--- To do ---
For the data below, give again exactly the lines from the one containing "verktyg (285, 1576)" through the one containing "v0.8.6 (63, 1281)", both ends included, and no others.

(Records provided Opens)

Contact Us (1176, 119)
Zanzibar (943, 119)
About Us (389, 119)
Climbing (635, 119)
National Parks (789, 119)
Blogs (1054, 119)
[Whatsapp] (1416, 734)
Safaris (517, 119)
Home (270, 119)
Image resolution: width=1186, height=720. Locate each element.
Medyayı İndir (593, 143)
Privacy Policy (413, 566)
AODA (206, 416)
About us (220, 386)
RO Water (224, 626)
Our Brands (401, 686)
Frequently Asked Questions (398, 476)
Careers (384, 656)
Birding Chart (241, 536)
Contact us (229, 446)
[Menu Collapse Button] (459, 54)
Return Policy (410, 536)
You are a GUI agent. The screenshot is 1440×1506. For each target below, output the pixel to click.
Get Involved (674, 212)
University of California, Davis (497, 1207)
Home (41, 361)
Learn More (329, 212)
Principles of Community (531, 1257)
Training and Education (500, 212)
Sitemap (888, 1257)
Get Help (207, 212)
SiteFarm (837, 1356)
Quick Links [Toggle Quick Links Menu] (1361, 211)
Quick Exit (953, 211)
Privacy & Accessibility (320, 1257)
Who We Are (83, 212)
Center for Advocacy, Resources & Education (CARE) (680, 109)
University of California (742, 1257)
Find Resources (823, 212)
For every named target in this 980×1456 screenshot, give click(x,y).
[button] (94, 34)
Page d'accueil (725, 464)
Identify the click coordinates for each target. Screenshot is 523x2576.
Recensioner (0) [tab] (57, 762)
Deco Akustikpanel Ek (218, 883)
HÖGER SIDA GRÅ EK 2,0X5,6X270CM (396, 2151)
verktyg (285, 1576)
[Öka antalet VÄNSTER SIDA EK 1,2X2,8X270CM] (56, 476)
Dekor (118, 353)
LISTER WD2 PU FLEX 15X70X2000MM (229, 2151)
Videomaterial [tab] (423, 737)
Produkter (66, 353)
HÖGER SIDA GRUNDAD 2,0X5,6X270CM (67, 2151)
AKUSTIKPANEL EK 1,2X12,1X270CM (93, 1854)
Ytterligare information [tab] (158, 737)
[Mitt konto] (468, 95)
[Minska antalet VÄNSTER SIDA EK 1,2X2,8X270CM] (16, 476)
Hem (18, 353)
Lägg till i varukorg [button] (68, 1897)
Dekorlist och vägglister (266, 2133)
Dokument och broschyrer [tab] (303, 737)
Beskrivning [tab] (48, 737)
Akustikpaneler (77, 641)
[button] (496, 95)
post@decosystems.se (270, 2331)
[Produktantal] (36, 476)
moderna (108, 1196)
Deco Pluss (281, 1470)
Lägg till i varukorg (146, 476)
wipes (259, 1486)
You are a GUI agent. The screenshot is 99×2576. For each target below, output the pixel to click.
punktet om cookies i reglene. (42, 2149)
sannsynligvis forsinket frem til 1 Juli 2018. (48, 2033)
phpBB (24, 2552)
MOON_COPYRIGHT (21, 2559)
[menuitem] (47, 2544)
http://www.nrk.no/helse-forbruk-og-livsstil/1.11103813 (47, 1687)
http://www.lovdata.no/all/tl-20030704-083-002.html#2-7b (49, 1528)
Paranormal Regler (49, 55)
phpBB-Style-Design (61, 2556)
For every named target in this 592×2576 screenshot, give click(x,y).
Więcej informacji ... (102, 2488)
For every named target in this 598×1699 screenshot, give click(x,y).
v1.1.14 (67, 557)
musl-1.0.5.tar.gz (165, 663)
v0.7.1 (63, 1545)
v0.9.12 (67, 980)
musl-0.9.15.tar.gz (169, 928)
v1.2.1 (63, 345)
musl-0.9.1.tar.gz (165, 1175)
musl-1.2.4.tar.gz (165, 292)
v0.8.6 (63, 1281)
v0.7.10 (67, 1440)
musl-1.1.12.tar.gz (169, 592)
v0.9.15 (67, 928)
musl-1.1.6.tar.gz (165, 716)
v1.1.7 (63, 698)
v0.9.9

(Records provided Closes)

--- Expected output ---
verktyg (285, 1576)
[Öka antalet VÄNSTER SIDA EK 1,2X2,8X270CM] (56, 476)
Dekor (118, 353)
LISTER WD2 PU FLEX 15X70X2000MM (229, 2151)
Videomaterial [tab] (423, 737)
Produkter (66, 353)
HÖGER SIDA GRUNDAD 2,0X5,6X270CM (67, 2151)
AKUSTIKPANEL EK 1,2X12,1X270CM (93, 1854)
Ytterligare information [tab] (158, 737)
[Mitt konto] (468, 95)
[Minska antalet VÄNSTER SIDA EK 1,2X2,8X270CM] (16, 476)
Hem (18, 353)
Lägg till i varukorg [button] (68, 1897)
Dekorlist och vägglister (266, 2133)
Dokument och broschyrer [tab] (303, 737)
Beskrivning [tab] (48, 737)
Akustikpaneler (77, 641)
[button] (496, 95)
post@decosystems.se (270, 2331)
[Produktantal] (36, 476)
moderna (108, 1196)
Deco Pluss (281, 1470)
Lägg till i varukorg (146, 476)
wipes (259, 1486)
You are a GUI agent. The screenshot is 99×2576. For each target below, output the pixel to click.
punktet om cookies i reglene. (42, 2149)
sannsynligvis forsinket frem til 1 Juli 2018. (48, 2033)
phpBB (24, 2552)
MOON_COPYRIGHT (21, 2559)
[menuitem] (47, 2544)
http://www.nrk.no/helse-forbruk-og-livsstil/1.11103813 (47, 1687)
http://www.lovdata.no/all/tl-20030704-083-002.html#2-7b (49, 1528)
Paranormal Regler (49, 55)
phpBB-Style-Design (61, 2556)
For every named target in this 592×2576 screenshot, give click(x,y).
Więcej informacji ... (102, 2488)
For every named target in this 598×1699 screenshot, give click(x,y).
v1.1.14 (67, 557)
musl-1.0.5.tar.gz (165, 663)
v0.7.1 (63, 1545)
v0.9.12 (67, 980)
musl-0.9.15.tar.gz (169, 928)
v1.2.1 (63, 345)
musl-0.9.1.tar.gz (165, 1175)
musl-1.2.4.tar.gz (165, 292)
v0.8.6 (63, 1281)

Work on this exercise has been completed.